Restate, in full and unchanged, the entries that follow, but not their pictures.
**** DATA PROVIDED
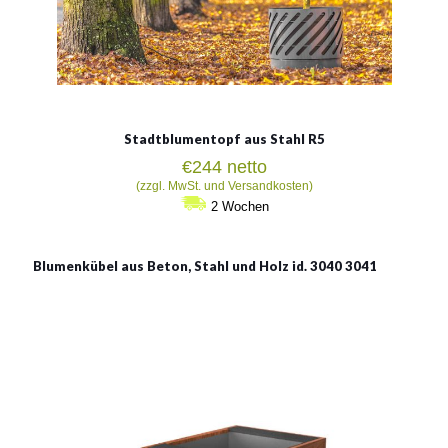
Stadtblumentopf aus Stahl R5
€
244
netto
(zzgl. MwSt. und Versandkosten)
2 Wochen
Blumenkübel aus Beton, Stahl und Holz id. 3040 3041
Blumenkübel aus Beton,
Stahl und Holz id. 3040 3041
Material:
verzinkter Stahl mit Pulverbeschichtung in RAL + Beton +
Holz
********
WRITTEN ANSWER
Stadtblumentopf aus Stahl R5
€
244
netto
(zzgl. MwSt. und Versandkosten)
2 Wochen
Blumenkübel aus Beton, Stahl und Holz id. 3040 3041
Blumenkübel aus Beton,
Stahl und Holz id. 3040 3041
Material:
verzinkter Stahl mit Pulverbeschichtung in RAL + Beton +
Holz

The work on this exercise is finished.